(Records contained in a dataset)
· · · · · · ·
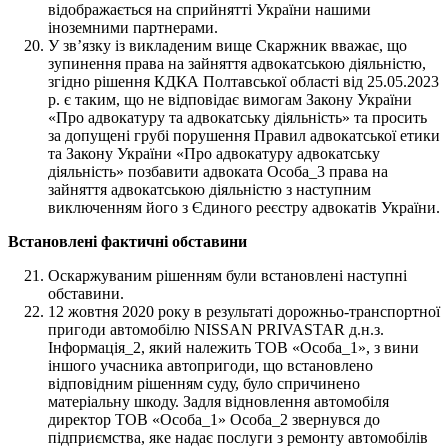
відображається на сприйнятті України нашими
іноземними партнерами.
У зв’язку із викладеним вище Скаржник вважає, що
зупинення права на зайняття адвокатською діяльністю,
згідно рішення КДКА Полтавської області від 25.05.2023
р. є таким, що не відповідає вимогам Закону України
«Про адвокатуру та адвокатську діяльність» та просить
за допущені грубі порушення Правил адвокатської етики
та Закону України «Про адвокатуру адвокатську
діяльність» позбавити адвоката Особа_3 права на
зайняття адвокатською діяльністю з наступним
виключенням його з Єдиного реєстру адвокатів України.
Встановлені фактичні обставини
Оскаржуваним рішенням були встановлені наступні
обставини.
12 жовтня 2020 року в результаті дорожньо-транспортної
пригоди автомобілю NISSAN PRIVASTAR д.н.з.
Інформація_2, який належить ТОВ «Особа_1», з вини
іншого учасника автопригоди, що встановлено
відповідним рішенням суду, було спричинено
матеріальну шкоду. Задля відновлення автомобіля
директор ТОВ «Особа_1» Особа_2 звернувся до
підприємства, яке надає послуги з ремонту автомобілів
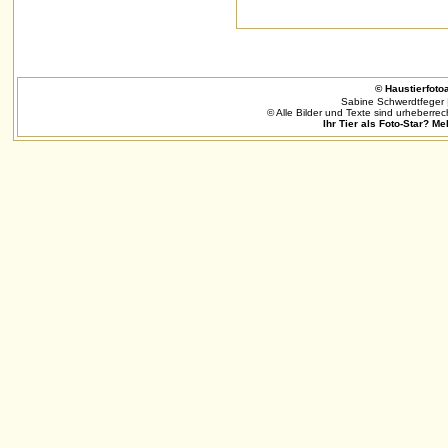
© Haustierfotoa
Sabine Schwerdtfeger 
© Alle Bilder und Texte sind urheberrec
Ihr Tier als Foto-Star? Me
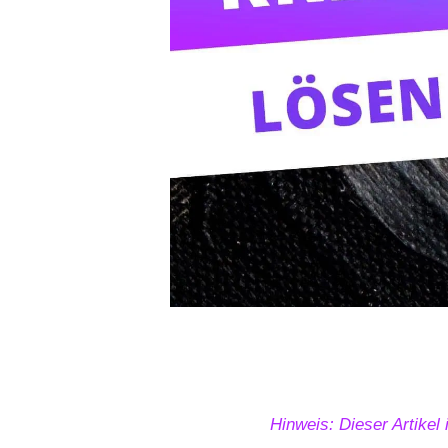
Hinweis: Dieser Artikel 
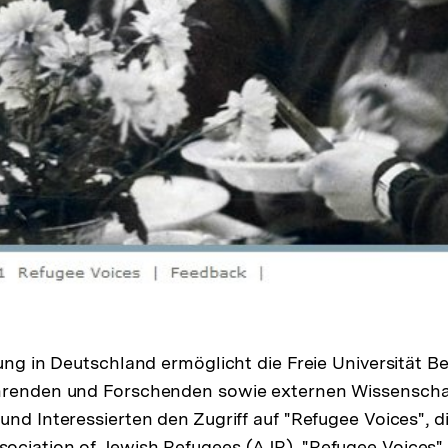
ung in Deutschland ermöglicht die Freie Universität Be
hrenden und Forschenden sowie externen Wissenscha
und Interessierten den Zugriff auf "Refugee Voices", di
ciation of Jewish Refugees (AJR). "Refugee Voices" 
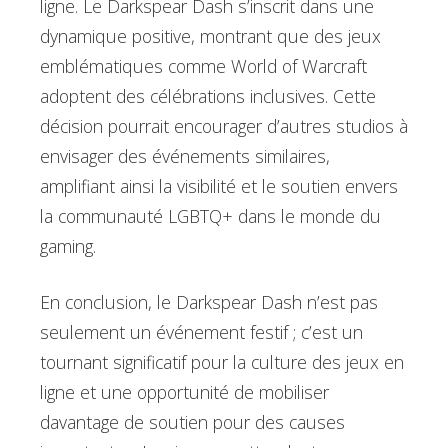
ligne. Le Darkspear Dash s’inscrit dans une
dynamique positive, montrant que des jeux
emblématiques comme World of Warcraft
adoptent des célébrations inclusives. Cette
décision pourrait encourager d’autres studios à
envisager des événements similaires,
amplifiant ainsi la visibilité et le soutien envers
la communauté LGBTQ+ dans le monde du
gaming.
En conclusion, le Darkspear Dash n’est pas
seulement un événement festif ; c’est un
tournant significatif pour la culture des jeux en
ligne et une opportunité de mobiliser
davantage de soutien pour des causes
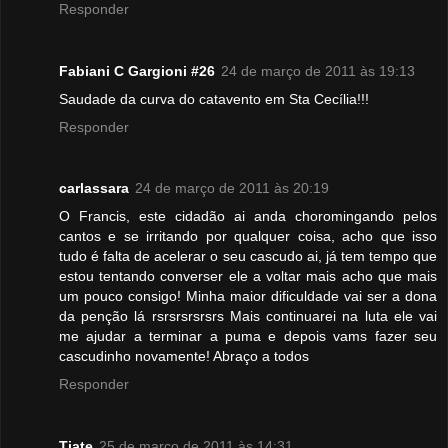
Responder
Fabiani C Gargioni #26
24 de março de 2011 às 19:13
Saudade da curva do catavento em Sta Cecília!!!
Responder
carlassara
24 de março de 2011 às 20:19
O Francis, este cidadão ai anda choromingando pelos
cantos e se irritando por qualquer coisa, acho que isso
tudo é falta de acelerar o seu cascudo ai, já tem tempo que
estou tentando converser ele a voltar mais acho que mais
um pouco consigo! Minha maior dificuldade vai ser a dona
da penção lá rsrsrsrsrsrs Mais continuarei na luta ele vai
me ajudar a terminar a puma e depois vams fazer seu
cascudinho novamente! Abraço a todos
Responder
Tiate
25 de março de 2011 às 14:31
· · · · · · ·
**Work to complete**
Whatever pictures the records hold, omit them; give again exactly the lines from the one containing "Texte sind urheberrec" through the one containing "décision pourrait encourager".

**Exercise response**
© Alle Bilder und Texte sind urheberrec
Ihr Tier als Foto-Star? Me
Hinweis: Dieser Artikel 
ung in Deutschland ermöglicht die Freie Universität Be
hrenden und Forschenden sowie externen Wissenscha
und Interessierten den Zugriff auf "Refugee Voices", di
ciation of Jewish Refugees (AJR). "Refugee Voices" 
ligne. Le Darkspear Dash s’inscrit dans une
dynamique positive, montrant que des jeux
emblématiques comme World of Warcraft
adoptent des célébrations inclusives. Cette
décision pourrait encourager d’autres studios à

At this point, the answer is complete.